Et tant que j'y suis, une autre édition concernant Judy Garland : Judy Garland Speaks! qui est une rareté absolue sortie en CD (googlez pour le trouver). Ce sont les
bandes sonores que Judy Garland a enregistrées chez elle sur un magnétophone entre 1963 et 1967 dans le but de documenter une autobiographie qui n'a jamais vu le jour. Les bandes sont conservées
aujourd'hui à la Columbia University de New York. En tout, 90 minutes d'enregistrements de Garland toute seule face à son micro, qui raconte sa vie, ses succès et ses échecs personnels et
professionnels. Elle n'a pas la langue de bois et dit tout ce qui lui passe par la tête.
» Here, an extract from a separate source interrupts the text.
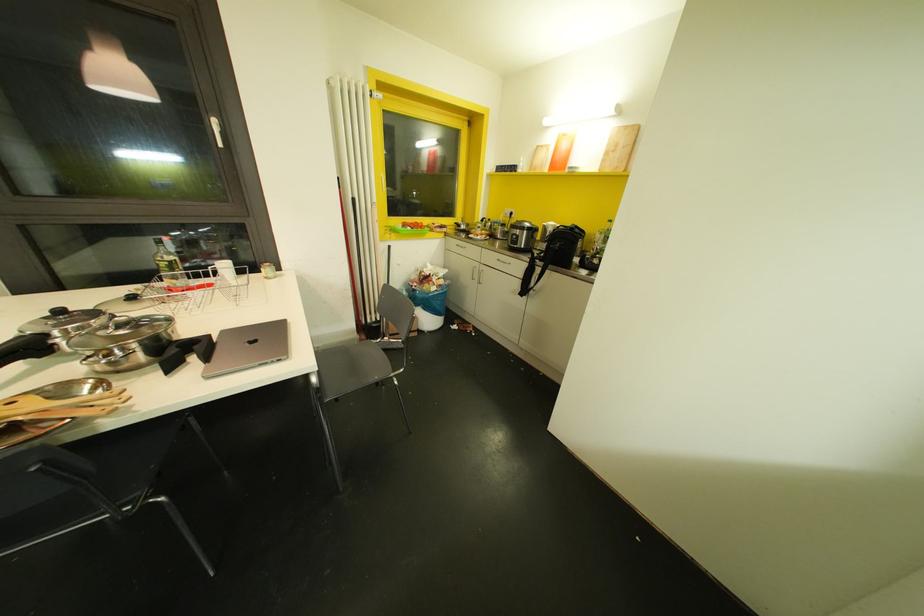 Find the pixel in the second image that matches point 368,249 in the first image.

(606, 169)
Comme les bandes ont été commencées après la débâcle de son show sur CBS, le début en est très amer... pour
s'enfoncer encore plus au fur et à mesure de l'enregistrement. On entend souvent le bruit des glaçons dans le verre de whisky (elle termine souvent un enregistrement ivre morte). Au final, c'est
une Judy Garland totalement désabusée par sa carrière qui révèle toute sa rage contre le système hollywoodien et sa terreur devant ses propres démons. Elle parle aussi de ses quelques souvenirs
heureux, comme sa rencontre avec Mankiewicz ou Minnelli (mais pas sur le même ton de la fin de leurs relations), ses enfants et ses performances scéniques. Plus on avance dans l'écoute, plus un
sentiment de malaise nous prend et l'expérience finale en tant qu'auditeur est plutôt désagréable. Judy Garland, défaite et d'une voix cassée, crache son amertume dans la seconde partie (elle
insulte même ses fans, c'est-à-dire nous), parle beaucoup du désastre de sa vie privée et de son instinct de survie face à la mort qui semble la guetter. Quand on sait comme tout cela a fini, on
a vraiment l'impression d'entendre un fantôme qui n'a pas trouvé le repos qui nous parle depuis la tombe. Bref, une écoute morbide que je ne recommande pas du tout à qui veut garder l'image
rayonnante de la Judy Garland qu'on aime. Un document exceptionnel mais éprouvant. Je ne connais rien de semblable pour aucune autre star de la magnitude de Judy Garland.